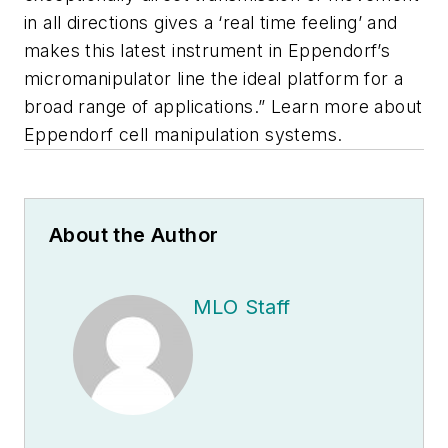
in all directions gives a ‘real time feeling’ and
makes this latest instrument in Eppendorf’s
micromanipulator line the ideal platform for a
broad range of applications.” Learn more about
Eppendorf cell manipulation systems.
About the Author
MLO Staff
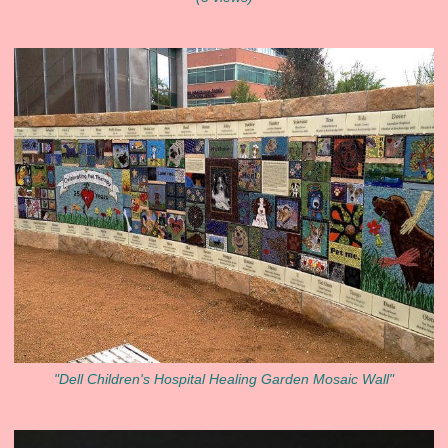
"Dell Children's Hospital Healing Garden Mosaic Wall"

> PROBLEM REQUIREMENTS
In your copy, reproduce the data above exactly and skip every picture.

> REPLY
in all directions gives a ‘real time feeling’ and
makes this latest instrument in Eppendorf’s
micromanipulator line the ideal platform for a
broad range of applications.” Learn more about
Eppendorf cell manipulation systems.
About the Author
MLO Staff
"Dell Children's Hospital Healing Garden Mosaic Wall"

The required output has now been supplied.